At the screen door, Oliver walked right on through as usual, but I was halted halfway through by Bella the Border collie, with Rita and Oreo at her side.

“Aw, look, its Malina the bookworm,” Bella’s musical laughter hurt to the core. Rita and Oreo only sounded like an echo. Oliver peered at me over his shoulder, confused, as if to ask if this was true.

“Why won’t you go hang out with your human pal, the farmer?” Oreo joined in. As soon as the words were out of Oreo’s mouth, Rita’s mouth turned into a twisted smile like barbed wire; crooked and wrong in every way.

“Or does he even remember your name?” Rita rolled over, hysterical. Everyone on the farm knew how bad the farmer was with the puppies and their names. So bad, even, that at five months he fixed collars in different colors all of us, and attached a tag with our names on it, but nothing else. With Sablerock being so small, everybody knew everybody else, anyways.

Malina peered down at her red collar, which was the exact same color of her burning face. Oliver just shook his head at the three giggly girls.

“C’mon, Mali,” he grabbed my collar with his paw and jerked me out the screen door, making a face over his shoulder at the posse.

“Aw, the scrawny little mutt is going to fend for the big baby,” Bella pretended to cry. As I watched, I noticed that all of them were almost exactly the same color; black all the way down like a coat, with white only on their bellies and a thin strip running down their necks. Rita had white paws like little socks.
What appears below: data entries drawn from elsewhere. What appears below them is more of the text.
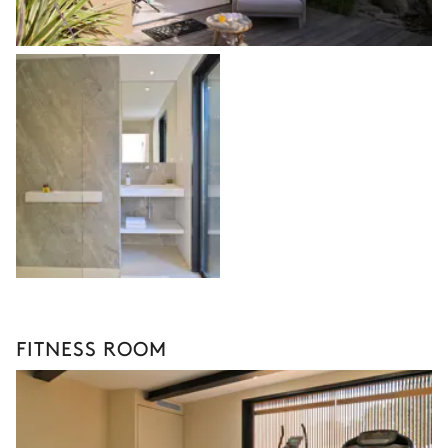
FITNESS ROOM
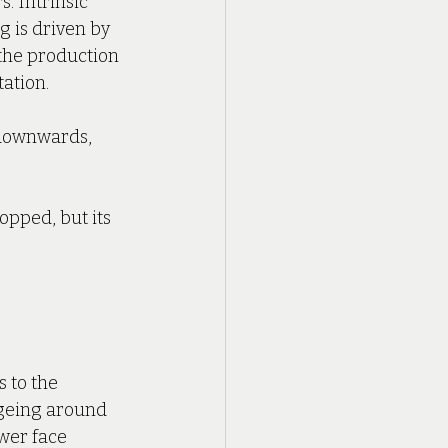
s. Intrinsic 
g is driven by 
the production 
ation.
 downwards, 
opped, but its 
 to the 
ageing around 
wer face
I, on the other hand, had a big patch of white on my back and down my sides with white legs and chest, and my face had the regular black Border collie mask.
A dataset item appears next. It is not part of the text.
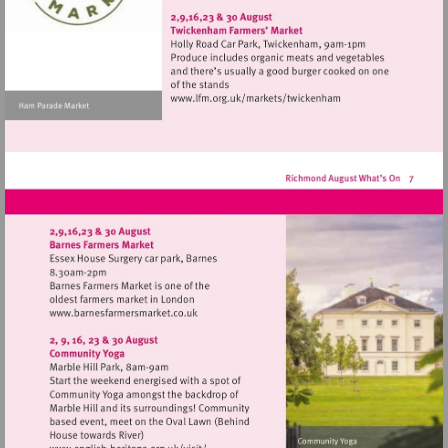
http://www.hamptonhillthea
Visit
http://www.lfm.org.uk/m
Visit
http://www.barnesfarmersmarket.co.uk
Once we were far away enough so their echoing laugh wasn’t heard, Oliver let go of my collar and turned to me. “A bookworm? What are they talking about?”

“Nothing, just, nothing,” I stared right into Oliver’s eyes, pale and clear as the water in the stream. I wanted to cry. I don’t know why, but there was just something about the curious look on his face, standing there like the stickly Border collie he was. They were right about him being scrawny.
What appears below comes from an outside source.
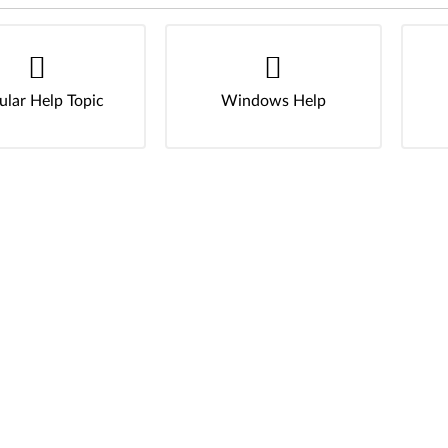
ular Help Topic
Windows Help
“I, I, I have to go,” and with that, I made a mad dash for the woods, my fur flying over the wheat grass, my paws tingling with the feel of being slapped against the ground like a horse at full gallop, all the while Oliver calling my name, “Malina! Malina!”

At that moment, I wished I could change my name so I wouldn’t have it ringing in my head. And as I ran for the shelter of the thick fiery forest, tears streamed down my face.

Once I finally reached the first towering oak, with think burly roots that stuck out of the ground, forming little crooks for squirrels and such, I hunkered down in the largest one, curling myself up so my fluffy tail touched my nose. I couldn’t live like this. I had to see the world.

“I’ll run away,” my voice was choked with tears. “I’ll run away and never come back. I’ll go see the world on my own. I’m a dog. I can take care of myself.”

As much as I wanted to believe that last sentence, I couldn’t. I was barely six months old, new to even my little hometown. I wouldn’t last a night. I had trouble just securing my right to eat from the food bowl.

“When I turn a year old,” I talked to myself. “I’ll be big enough to fend for myself. I’ll take some food and other stuff in one of those little sacks that the farmer always carries around and run away to go see the world. Lots of people love dogs. They’ll give me a warm place to sleep at night.”

But then Oliver crept back into my mind. The big chicken in disguise may not have been as headstrong as I was, not as self-disciplined, but he still had to come.. He just had to. We could see the world together, and nobody would ever call me a bookworm again.

“They’ll see,” I whispered as my mind drifted off to sleep. “They’ll all see. Just you wait. Oliver and I together. You’ll see.”